The once iconic and long-vacant Incred-A-Bowl building in southern Overland Park has avoided possible forced demolition after contractors completed necessary repairs to address “dangerous” conditions.
In the decade or so since the former bowling alley and entertainment complex at 8500 W. 151st St. closed, city officials and neighbors alike have lamented what they describe as the general disrepair of the building and property, as well as a plethora of code violations.
All of those concerns culminated last spring, when code officials discovered structural modifications that had been completed without proper oversight, which they said had created a dangerous situation that could lead to a partial collapse of the building, prompting formal intervention.
After that, the city declared the building to be “dangerous or unsafe,” ordering the building be repaired or razed by Jan. 16, 2026, or else the city would complete the work and bill the property owner.

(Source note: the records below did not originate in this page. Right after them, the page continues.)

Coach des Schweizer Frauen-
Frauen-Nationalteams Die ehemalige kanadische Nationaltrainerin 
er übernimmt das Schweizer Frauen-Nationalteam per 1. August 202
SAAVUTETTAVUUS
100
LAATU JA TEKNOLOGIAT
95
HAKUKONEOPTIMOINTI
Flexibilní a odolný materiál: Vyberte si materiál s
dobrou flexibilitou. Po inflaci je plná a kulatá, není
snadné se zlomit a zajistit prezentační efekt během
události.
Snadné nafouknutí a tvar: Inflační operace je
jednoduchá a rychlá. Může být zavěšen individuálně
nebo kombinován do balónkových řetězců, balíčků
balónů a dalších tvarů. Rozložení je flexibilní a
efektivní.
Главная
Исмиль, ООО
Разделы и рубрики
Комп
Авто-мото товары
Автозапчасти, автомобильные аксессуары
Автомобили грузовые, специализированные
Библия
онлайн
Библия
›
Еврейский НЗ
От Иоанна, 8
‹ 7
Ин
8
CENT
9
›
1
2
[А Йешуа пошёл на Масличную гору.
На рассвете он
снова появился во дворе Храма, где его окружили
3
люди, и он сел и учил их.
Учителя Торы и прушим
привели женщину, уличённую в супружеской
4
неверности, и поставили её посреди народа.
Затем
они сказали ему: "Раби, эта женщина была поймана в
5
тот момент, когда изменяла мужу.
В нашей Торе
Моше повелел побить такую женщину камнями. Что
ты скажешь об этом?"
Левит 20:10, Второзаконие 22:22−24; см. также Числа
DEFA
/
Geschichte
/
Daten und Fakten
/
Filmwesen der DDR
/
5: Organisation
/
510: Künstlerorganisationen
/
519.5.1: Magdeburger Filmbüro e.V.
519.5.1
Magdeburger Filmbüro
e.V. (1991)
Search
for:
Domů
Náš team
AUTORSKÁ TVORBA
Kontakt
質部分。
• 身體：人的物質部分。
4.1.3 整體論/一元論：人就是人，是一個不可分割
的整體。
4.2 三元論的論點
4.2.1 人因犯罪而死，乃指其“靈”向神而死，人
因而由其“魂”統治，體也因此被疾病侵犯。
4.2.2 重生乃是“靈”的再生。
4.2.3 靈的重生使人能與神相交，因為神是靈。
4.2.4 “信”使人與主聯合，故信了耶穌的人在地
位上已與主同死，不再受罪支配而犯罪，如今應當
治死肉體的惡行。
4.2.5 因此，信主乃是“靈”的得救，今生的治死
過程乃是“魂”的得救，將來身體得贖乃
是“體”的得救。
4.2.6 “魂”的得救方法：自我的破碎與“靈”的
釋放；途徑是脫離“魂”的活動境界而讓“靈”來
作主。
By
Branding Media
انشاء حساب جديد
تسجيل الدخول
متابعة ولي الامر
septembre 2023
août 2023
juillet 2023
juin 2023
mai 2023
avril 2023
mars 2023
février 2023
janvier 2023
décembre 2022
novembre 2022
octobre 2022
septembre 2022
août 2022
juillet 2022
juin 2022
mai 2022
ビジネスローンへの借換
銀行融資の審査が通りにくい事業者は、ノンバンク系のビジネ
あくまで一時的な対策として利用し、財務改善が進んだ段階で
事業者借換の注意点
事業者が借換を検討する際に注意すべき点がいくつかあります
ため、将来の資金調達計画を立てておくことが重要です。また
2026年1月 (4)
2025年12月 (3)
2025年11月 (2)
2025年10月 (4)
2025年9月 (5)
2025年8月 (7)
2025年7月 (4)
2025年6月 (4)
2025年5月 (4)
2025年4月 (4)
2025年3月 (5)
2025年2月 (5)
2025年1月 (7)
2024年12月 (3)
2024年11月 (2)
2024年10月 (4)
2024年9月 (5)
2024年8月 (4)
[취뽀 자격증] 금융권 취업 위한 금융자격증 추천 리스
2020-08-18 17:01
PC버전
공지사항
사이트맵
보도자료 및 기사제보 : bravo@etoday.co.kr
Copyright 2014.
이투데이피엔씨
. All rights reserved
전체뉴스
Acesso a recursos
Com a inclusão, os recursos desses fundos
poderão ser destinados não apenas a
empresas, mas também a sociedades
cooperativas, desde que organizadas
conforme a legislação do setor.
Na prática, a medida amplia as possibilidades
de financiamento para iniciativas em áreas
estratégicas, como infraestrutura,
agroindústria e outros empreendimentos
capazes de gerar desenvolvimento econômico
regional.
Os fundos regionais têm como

In the end, a real estate company owned by Lenexa-based surgeon Paramjeet Sabharwal had completed the necessary remediation work by the deadline, saving the building from a potential demolition. Additionally, city spokesperson Meg Ralph said the Incred-A-Bowl building passed an early December inspection.
At the time of publication, Sabharwal had not returned the Post’s request for comment through his medical practice.
Looking back on the Incred-A-Bowl building

The property was rezoned as a bowling alley in the late 1970s. Eventually, it became the Incred-A-Bowl Family Fun Center in the late 1990s and operated as such until the business closed in 2015.
The following year, Overland Park approved a special use permit and a site plan for Sabharwal’s proposal to convert the site into a medical office and treatment building, but those plans never materialized.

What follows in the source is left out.